L'INFERNO DEGLI ARTISTI 

 

 


       

        

           "Fa il bene finchè vivi se dopo morte vivere vuoi"

 

La figura del Cristo Giudice  nel Giudizio Universale della Cappella Sistina di  Michelangelo a Roma, realizzato tra il 1535-41, sembra  sintetizzare nella sua forza espressiva, tutti i tentativi di raffigurazione compiuti intorno a questo tema. Forse perché l'immagine del  Cristo riprende qui "un'antica bellezza" che supera  i limiti imposti  dalla stilizzazione medioevale ancora bizantina, o forse  per il contrasto che appare tra il volto severo, ma pacato senza turbamento e quel gesto terribile che sembra precedere immediatamente  lo scoccare della  sentenza definitiva e irrevocabile, una forza immensa che fa precipitare i dannati alla sua sinistra  e sospinge in alto gli eletti a destra.  Neppure la Madre può intervenire nella definitiva sentenza e, mesta, volge il capo verso gli eletti.

              L'energia  possente del Cristo, intorno al quale  ruota un'umanità  gigantesca  in dinamico, plastico contrapporsi, rende evidente, come nessun altro, la seconda  tragica parte  del discorso di Gesù riportato da  Mt 25: "Via da me,  maledetti, nel fuoco eterno preparato per il diavolo e per i suoi angeli.
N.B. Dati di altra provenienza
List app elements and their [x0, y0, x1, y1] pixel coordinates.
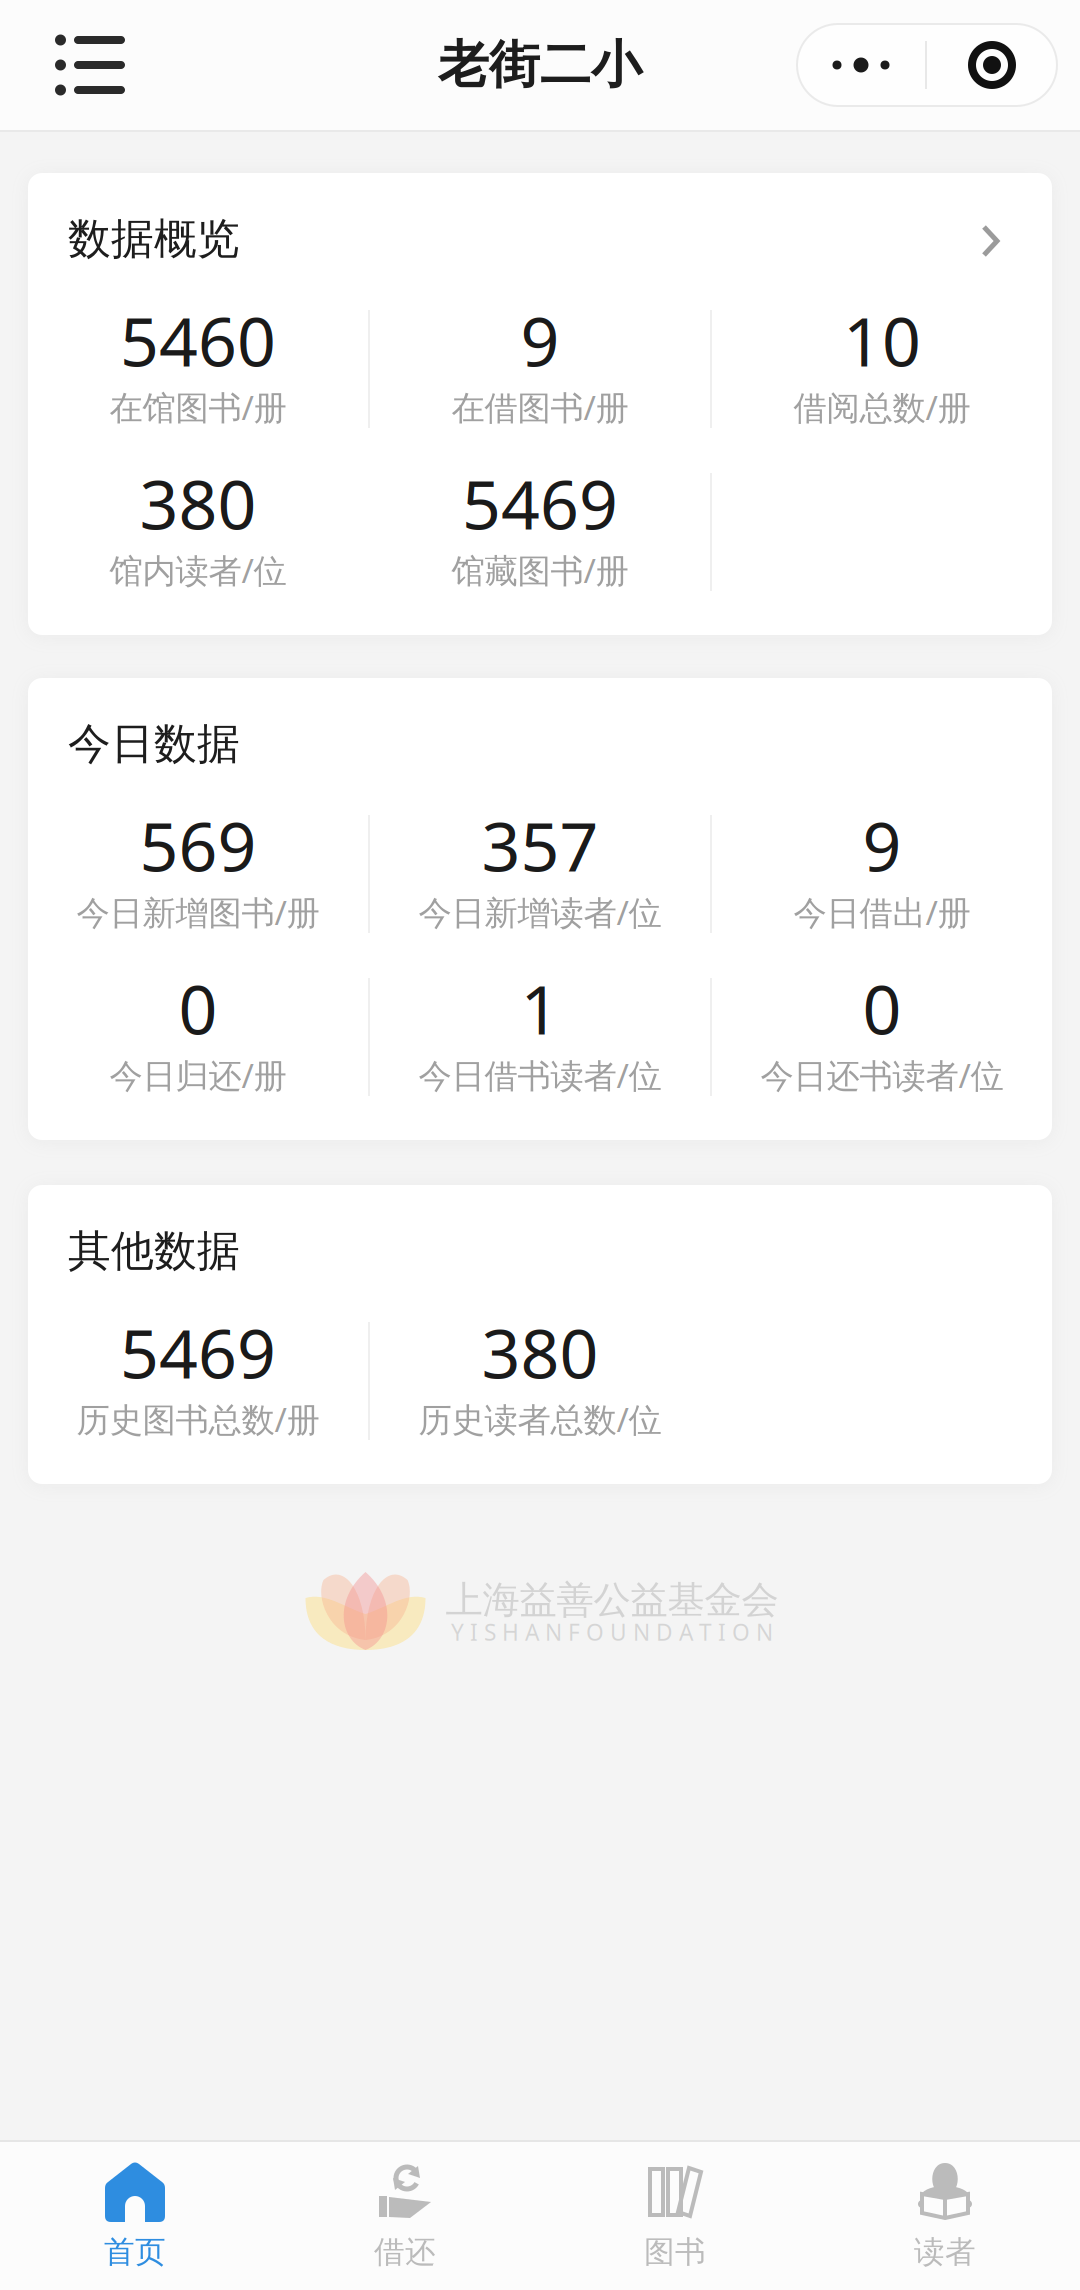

Perché ho avuto fame e non mi avete dato da mangiare; ho avuto sete e non mi avete dato da bere; ero forestiero e non mi avete ospitato, nudo e non mi avete vestito, malato e in carcere e non mi avete visitato..."

              Sul tema della "dannazione eterna" il Papa, il 28 luglio 1999,  volle fare un discorso  dettato dal crescente bisogno di liberare la fede da ogni sovrastruttura ideologica,  di un aldilà modellato su schemi al tempo stesso umani e divini, concreti e fantastici, depurandolo dalle concezioni  che, alimentate da predicazioni suggestive, hanno suggerito all'arte  immagini terrificanti e tragiche.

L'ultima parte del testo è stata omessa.